The atlas, showing areas vital to birds including pelicans, sandpipers, cormorants and skuas, was compiled by BirdLife International, drawing on work by 1,000 bird experts, government ministries and secretariats of UN conventions.
“Seabirds are now the most threatened group of birds. They present unique conservation problems, since many species travel thousands of kilometres across international waters,” BirdLife International said in a statement.
It identifies more than 3,000 important bird areas (IBAs) worldwide, such as breeding grounds and migration routes, covering in total 6.2% of the world’s oceans.
“Our initial target is to encourage governments to use this tool and use this data in their national planning,” Ben Lascelles, BirdLife’s global marine IBA co-ordinator, told Reuters.

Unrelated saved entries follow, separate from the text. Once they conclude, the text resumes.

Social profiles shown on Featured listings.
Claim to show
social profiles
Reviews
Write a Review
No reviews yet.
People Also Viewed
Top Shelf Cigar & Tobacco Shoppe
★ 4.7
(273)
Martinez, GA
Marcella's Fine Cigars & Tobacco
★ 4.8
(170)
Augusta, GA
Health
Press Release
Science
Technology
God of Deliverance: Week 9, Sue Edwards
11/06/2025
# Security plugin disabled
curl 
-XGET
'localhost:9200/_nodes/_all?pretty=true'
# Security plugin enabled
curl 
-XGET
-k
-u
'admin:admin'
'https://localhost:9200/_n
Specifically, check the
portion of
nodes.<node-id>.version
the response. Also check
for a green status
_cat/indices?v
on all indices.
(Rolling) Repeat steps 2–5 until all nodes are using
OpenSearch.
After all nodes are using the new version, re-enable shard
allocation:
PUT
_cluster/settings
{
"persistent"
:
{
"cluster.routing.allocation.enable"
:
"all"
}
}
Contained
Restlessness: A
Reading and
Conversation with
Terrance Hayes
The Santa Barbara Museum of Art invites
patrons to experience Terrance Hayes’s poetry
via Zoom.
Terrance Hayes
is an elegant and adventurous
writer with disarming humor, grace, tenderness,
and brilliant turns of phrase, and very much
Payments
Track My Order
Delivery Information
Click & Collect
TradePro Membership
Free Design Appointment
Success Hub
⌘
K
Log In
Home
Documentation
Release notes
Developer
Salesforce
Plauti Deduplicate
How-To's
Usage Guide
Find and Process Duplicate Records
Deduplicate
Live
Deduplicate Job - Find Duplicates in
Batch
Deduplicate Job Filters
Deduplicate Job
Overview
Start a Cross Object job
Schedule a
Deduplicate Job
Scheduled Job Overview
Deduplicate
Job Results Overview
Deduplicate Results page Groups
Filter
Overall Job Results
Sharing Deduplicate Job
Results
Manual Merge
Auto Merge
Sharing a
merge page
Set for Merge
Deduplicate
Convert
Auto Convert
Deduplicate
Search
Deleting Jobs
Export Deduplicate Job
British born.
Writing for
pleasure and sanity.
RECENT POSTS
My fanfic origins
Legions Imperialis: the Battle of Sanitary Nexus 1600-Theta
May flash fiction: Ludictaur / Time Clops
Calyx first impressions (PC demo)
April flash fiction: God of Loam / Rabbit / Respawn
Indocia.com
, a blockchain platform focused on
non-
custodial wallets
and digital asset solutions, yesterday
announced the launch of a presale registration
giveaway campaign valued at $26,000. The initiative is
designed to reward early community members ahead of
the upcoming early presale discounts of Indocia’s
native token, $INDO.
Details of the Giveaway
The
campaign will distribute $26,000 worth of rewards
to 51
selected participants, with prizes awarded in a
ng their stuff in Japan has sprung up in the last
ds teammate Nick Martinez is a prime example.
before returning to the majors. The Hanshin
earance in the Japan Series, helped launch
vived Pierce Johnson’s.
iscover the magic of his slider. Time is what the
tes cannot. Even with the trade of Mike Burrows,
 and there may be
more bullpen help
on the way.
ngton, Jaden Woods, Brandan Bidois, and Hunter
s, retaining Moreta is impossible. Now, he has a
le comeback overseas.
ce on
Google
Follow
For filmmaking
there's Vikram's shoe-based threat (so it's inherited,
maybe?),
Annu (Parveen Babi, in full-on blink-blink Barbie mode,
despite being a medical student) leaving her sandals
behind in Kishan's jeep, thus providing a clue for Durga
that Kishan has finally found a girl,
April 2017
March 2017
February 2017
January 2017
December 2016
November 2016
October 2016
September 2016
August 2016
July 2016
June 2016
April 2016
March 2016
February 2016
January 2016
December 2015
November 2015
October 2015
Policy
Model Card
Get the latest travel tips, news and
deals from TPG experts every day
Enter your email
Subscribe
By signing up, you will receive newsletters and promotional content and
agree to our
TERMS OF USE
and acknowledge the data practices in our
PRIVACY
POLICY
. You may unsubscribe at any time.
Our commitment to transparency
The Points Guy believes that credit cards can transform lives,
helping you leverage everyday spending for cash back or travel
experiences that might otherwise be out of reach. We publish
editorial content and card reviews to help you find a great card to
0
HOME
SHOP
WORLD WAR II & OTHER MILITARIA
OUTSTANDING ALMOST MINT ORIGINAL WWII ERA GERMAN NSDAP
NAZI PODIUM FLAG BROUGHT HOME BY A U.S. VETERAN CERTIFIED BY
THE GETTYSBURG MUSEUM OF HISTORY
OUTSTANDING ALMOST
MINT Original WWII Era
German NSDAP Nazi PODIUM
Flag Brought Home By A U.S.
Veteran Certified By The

He said that Japan, for instance, had recently consulted BirdLife about where to site offshore windfarms to avoid damage to migratory birds. The atlas was unveiled at a UN conference on biological diversity in Hyderabad, India.
The atlas might also lead to the development of other global marine maps, for instance for turtles, whales or sharks, and encourage governments to identify where to site marine protected areas.
Governments have set a goal of protecting 10% of the entire area of the oceans by 2020.
“People have often cited a lack of data as a reason for inaction for protection and management of sites, particularly on the high seas,” Lascelles said. “This is showing that there is a lot of data out there.”
- Seabird atlas shows 3,000 ocean sites key to conservation (reuters.com)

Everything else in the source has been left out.